Railroad executives, as represented by CEO Joe Hinrichs, assert that their emphasis on financial gains rather than expansion has resulted in a plateau in freight movement.

Railroad CEO claims focus on financial gains hinders industry advancement
Railroad CEO claims focus on financial gains hinders industry advancement

Railroad growth is being hindered by an excessive focus on financial profits, according to CSX CEO.

In the world of railroads, profit margins are under intense scrutiny, and CSX Corporation is no exception. Ancora Holdings Group has called on the CSX board to consider management changes, citing a decline in the railroad's operating ratio.

The operating ratio, a key performance indicator in the rail industry, measures a railroad's expenses as a percentage of its revenues. Over the past decade, the main focus for rail companies, including CSX, has been on restructuring the business for efficiency and better margins. The average Class I railroad operating ratio has fallen from 70.8% in 2012 to a record low 59.9% in 2021.

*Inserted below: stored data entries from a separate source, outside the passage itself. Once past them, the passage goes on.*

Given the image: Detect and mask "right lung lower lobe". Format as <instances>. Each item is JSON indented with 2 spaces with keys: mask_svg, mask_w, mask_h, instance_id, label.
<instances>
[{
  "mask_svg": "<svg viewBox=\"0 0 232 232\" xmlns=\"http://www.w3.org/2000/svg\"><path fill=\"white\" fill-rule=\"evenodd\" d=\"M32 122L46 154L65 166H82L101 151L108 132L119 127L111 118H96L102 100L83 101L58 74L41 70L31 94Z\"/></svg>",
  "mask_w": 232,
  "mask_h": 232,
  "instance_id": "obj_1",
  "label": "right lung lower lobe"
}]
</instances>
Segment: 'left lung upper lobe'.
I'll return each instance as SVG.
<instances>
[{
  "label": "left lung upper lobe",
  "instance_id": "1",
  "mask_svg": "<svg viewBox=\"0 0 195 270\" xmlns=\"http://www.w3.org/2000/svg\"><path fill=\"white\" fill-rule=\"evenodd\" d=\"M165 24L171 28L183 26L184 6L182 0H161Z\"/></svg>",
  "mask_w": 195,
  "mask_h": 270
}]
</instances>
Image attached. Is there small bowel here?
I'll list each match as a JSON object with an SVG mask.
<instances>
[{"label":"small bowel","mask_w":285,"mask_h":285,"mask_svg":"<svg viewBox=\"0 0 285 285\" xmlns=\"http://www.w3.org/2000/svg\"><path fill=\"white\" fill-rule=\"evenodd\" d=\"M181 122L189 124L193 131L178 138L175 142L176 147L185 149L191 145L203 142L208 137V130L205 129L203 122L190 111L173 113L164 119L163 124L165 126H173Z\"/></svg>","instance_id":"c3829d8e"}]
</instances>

CSX's woes can be traced back to a sharp decline in export metallurgical coal prices, which are tied to global benchmarks. This decline resulted in a 2.5-point hit to CSX's operating ratio. Other rail giants, such as Union Pacific and Norfolk Southern, have not been immune to these challenges. However, they have responded by rolling out new domestic intermodal services.

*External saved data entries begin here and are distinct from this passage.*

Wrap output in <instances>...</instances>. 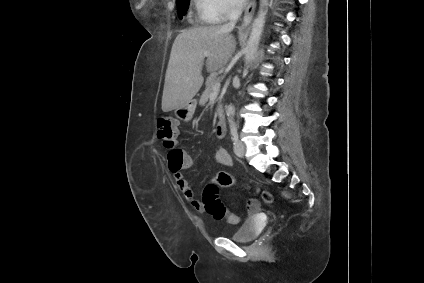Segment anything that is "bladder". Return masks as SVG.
I'll list each match as a JSON object with an SVG mask.
<instances>
[{"instance_id": "31cf9c89", "label": "bladder", "mask_w": 424, "mask_h": 283, "mask_svg": "<svg viewBox=\"0 0 424 283\" xmlns=\"http://www.w3.org/2000/svg\"><path fill=\"white\" fill-rule=\"evenodd\" d=\"M261 228L260 220L256 217H250L243 222L230 238L235 242L248 243L257 238Z\"/></svg>"}]
</instances>
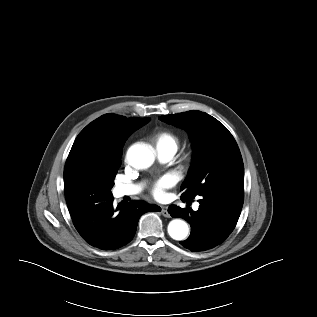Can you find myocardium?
I'll return each mask as SVG.
<instances>
[{
	"label": "myocardium",
	"instance_id": "f54148a6",
	"mask_svg": "<svg viewBox=\"0 0 317 317\" xmlns=\"http://www.w3.org/2000/svg\"><path fill=\"white\" fill-rule=\"evenodd\" d=\"M190 159V154H187L186 156H185V160H189Z\"/></svg>",
	"mask_w": 317,
	"mask_h": 317
}]
</instances>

CSX's CEO, Joe Hinrichs, acknowledges the stagnation in U.S. railroad traffic levels over the past 15 years. He believes that to boost profits and growth, railroads need to prove they can maintain profit margins and bring on new volume. One way to achieve this is through interline partnerships, which can tap new markets and provide better service for the traffic currently exchanged between railroads.

Hinrichs, who was appointed as CSX's CEO in September 2022, spoke at the Morgan Stanley Laguna Conference, expressing optimism about CSX's future. Despite a $1.2 billion decline in operating income over the 12 months ending June 30, CSX was the only Class I railroad whose volumes returned to pre-pandemic levels by the end of 2024, with growth in both intermodal and merchandise business.

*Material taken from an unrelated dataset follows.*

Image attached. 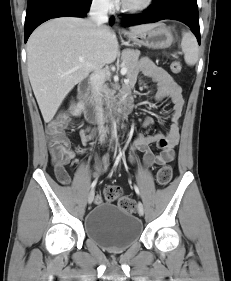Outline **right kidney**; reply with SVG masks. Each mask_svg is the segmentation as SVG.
<instances>
[{"label":"right kidney","instance_id":"ca27d5eb","mask_svg":"<svg viewBox=\"0 0 231 281\" xmlns=\"http://www.w3.org/2000/svg\"><path fill=\"white\" fill-rule=\"evenodd\" d=\"M83 108V105L82 104H78L77 106H73L72 109H73V114L74 115H77L81 112V109Z\"/></svg>","mask_w":231,"mask_h":281}]
</instances>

The rail industry's focus on profit margins has been a consistent theme over the past decade-plus. Even the Trump administration got involved, with the nomination of rail consultant Kloster to the Surface Transportation Board. However, Hinrichs believes that a more collaborative approach is needed to grow the industry. He advocates for a mindset that motivates players to work together to grow the pie, rather than just focusing on reducing the operating ratio.

This article was penned by Stuart Chirls. As the rail industry continues to evolve, it will be interesting to see how CSX and other railroads navigate the challenges and opportunities that lie ahead.